Le président de l’ICAEW, Derek Blair, et vous étiez récemment à Maurice pour récompenser 23 étudiants ayant brillamment réussi leurs examens ACA. Quelle est l’importance de Maurice au sein du réseau africain de l’ICAEW ?
Dans le monde, il y a environ 210 000 experts-comptables. En Afrique, environ 1 500, et Maurice en compte le plus grand nombre avec 500 membres. Maurice est donc un pays très important au sein du réseau ICAEW en Afrique. C’est un honneur que mon élection au Conseil de l’ICAEW – son instance directrice – assure la présence de l’Afrique au sein du Conseil, représentée par Maurice, pour plusieurs années. Le reste des experts-comptables est réparti sur le continent, principalement en Afrique du Sud, au Kenya, au Nigeria, au Zimbabwe, au Botswana et au Ghana.
Ce nombre élevé d’experts-comptables à Maurice s’explique par un secteur des services financiers florissant, qui représente directement environ 13% de l’économie mauricienne. Ainsi, la demande de ces compétences s’en retrouve stimulée. À l’échelle mondiale, Maurice est l’un des pays ayant le plus grand nombre d’experts-comptables par habitant.
De nombreux pays africains tentent d’harmoniser leurs normes comptables et de gouvernance avec les normes internationales. Quels progrès constatez-vous et quels sont les principaux obstacles à cette harmonisation ?
Il existe de nombreux organismes professionnels comptables, les Professional Accountancy Bodies (PAOs) en Afrique, par exemple le South Africa Institute of Accountants (SAICA), l’Institute of Chartered Accountants in Zimbabwe (ICAZ), le Botswana Institute of Chartered Accountants (BICA), l’Institute of Chartered Accountants Ghana (ICAG) et l’Institute of Chartered Accountants in Malawi (ICAM). L’ICAEW a aidé à la création ou à la reconstitution de PAOs tels que BICA (Botswana) et ICAM (Malawi). Ce travail a consisté à concevoir, ou à redéfinir, le cadre réglementaire et les systèmes, ainsi qu’à aider à la législation pertinente. Pour les qualifications professionnelles, l’ICAEW a contribué à développer le programme, les supports et l’infrastructure permettant aux PAOs de délivrer la qualification.

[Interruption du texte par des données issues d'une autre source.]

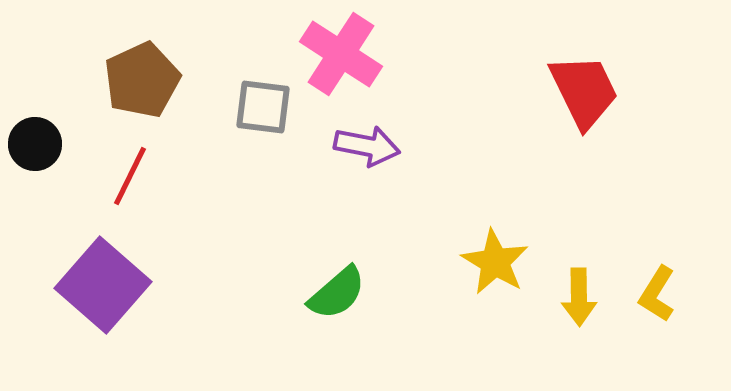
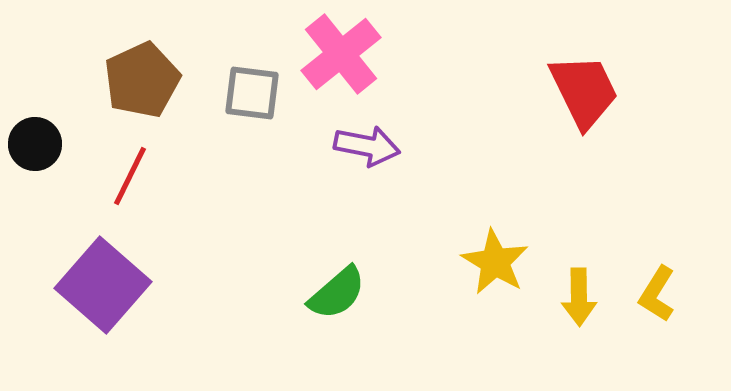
pink cross: rotated 18 degrees clockwise
gray square: moved 11 px left, 14 px up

Concernant l’harmonisation des normes comptables à travers l’Afrique, nous avons collaboré et soutenu la Pan-African Federation of Accountants (PAFA) en tant qu’organisme régional, et avons également travaillé sur la réglementation, la qualité de l’audit et la formation portant sur les International Financial Reporting Standards (IFRS) dans des marchés spécifiques tels que le Kenya, le Ghana, le Nigeria et la Tanzanie. Tous les PAOs visent à renforcer les capacités et à réglementer les comptables afin de maintenir les normes les plus élevées de pratiques comptables, en cohérence avec les défis et tendances mondiaux. Cependant, certains défis subsistent, notamment le manque de professionnels qualifiés, une formation insuffisante et, dans certains cas, une infrastructure informatique inadéquate.
La pénurie de talents dans la finance, l’audit et la comptabilité demeure un obstacle majeur au développement dans certains pays africains, y compris Maurice. Comment peut-on résoudre ce problème ?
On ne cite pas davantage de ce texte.